Como autora, já sentes que tens uma assinatura, que tens uma voz? Imagina que, daqui a uns anos, estão a estudar a tua obra na faculdade, e os alunos dizem «isto é claramente um texto de Patrícia Sá». Já sentes isso ou a tua ambição nem sequer é essa, nem te interessa ser reconhecida por um estilo em particular?

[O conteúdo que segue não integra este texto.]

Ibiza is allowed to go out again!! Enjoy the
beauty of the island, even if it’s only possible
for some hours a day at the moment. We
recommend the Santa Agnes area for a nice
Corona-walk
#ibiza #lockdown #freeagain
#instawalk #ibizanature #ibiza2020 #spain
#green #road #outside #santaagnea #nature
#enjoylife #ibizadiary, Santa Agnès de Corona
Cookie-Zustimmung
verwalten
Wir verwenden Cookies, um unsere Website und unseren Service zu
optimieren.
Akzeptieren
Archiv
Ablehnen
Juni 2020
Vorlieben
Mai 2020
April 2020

Por acaso, ia gostar que as pessoas que gostam do que eu escrevo lessem e dessem a sua opinião. Tal como gosto de partilhar os meus textos no Teias [de Aranha] e ouço o que vocês dizem. Às vezes, dizem coisas que nem sequer pensei, e aprendo imenso convosco. Mas acho que tenho vindo a desenvolver uma voz. Tenho-me apercebido de que, ao início, parecia que era mais irónica, e eu acho que continuo a ser, porque tenho um sentido de humor irónico e negro, mas agora também estou a explorar outros lados, [como] análises psicológicas. Acho que o conto [«Sangue e Cinzas»] que fiz para a antologia Sangue até foi um conto mais de terror. É o texto que fiz [até agora] de que tenho mais orgulho.

Sentes que o terror em Portugal está a crescer?

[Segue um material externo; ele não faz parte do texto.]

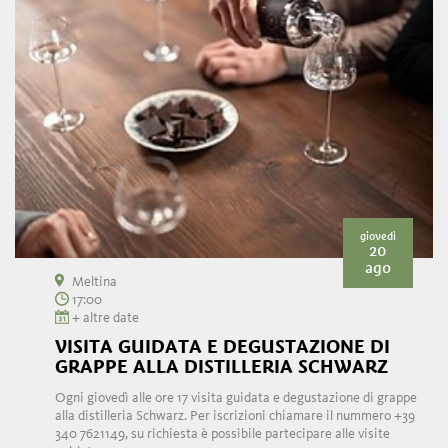
giovedì
20
ago
Meltina
17:00
+ altre date
VISITA GUIDATA E DEGUSTAZIONE DI
GRAPPE ALLA DISTILLERIA SCHWARZ
Ogni giovedì alle ore 17 visita guidata e degustazione di grappe
alla distilleria Schwarz. Per iscrizioni chiamare il nummero +39
340 7621149, su richiesta è possibile partecipare alle visite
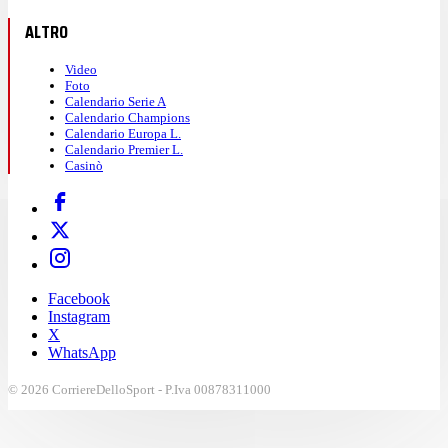
ALTRO
Video
Foto
Calendario Serie A
Calendario Champions
Calendario Europa L.
Calendario Premier L.
Casinò
Facebook
Instagram
X
WhatsApp
© 2026 CorriereDelloSport - P.Iva 00878311000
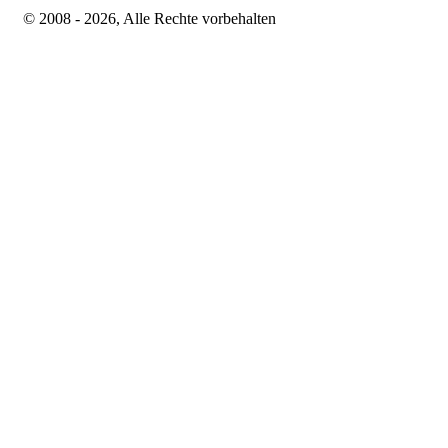
© 2008 - 2026, Alle Rechte vorbehalten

Acho que há mesmo uma revolução que está a começar. Temos imensas coisas a acontecer ao mesmo tempo. Temos o Escrever Terror, a publicação dos contos do Álvaro do Carvalhal, a edição de uma compilação de contos góticos luso-brasileiros. De repente, começam a acontecer montes de coisas. Temos a nossa antologia, o livro da Nádia [Batista], muita coisa que eu nem esperava. Temos também aquele o livro do Luís Corte-Real, O Deus das Moscas Tem Fome, um livro que achei muito original e que tem elementos de terror.

O que só prova que o terror não existe só quando há um blockbuster ou um best seller, porque a produção continua a existir e tem sido regular. E há também cada vez mais mulheres a escrever terror.

Também ainda se acha que o terror é um género de homens, e na nossa antologia somos maioritariamente mulheres, por acaso. Há autores canónicos mulheres, como a Edith Wharton ou a Elizabeth Gaskell, que também têm antologias de terror, histórias de fantasmas. Eu acho isso fantástico!

E ainda temos de combater o preconceito…

Sim, o preconceito que as pessoas têm: «vocês conseguem conciliar a escrita de terror com a vida normal?» E porque não? É ficção! [Parece que, para o resto do mundo,] temos de justificar por que é que escrevemos assim. Porque gosto! Eu gosto de fantasmas, eu gosto de vampiros, eu gosto de demónios! Temos de nos justificar constantemente, é muito irritante, porque eles não fazem isso a [escritores] de outros géneros. E fazem esse tipo de perguntas descabidas. Deixem-me escrever o que me apetece!

Que expectativas é que tens para o Sangue Novo?

Gostava que isto nos fosse lançar de alguma forma, gostava que fizéssemos a tradução para inglês e alcançássemos um público internacional. Acho que há muitas coisas que se podem tirar do Sangue Novo. Foi o nosso primeiro projeto e tem ali muita diversidade, vozes totalmente diferentes, temáticas totalmente diferentes, formas de encarar o terror totalmente diferentes. Acho que seria uma mais-valia se mais pessoas lessem [o livro]. É uma pena se as pessoas não ficarem, de facto, a saber que há terror em Portugal. As editoras tradicionais não publicam este tipo de coisas porque há aquele preconceito de que o terror não é um género sério. Por isso é que é importante haver a Divergência, a Imaginauta, [editoras] que tentam contrariar isso e publicam autores nacionais, e fico muito feliz que o façam. Eu gostava que nós mudássemos este paradigma.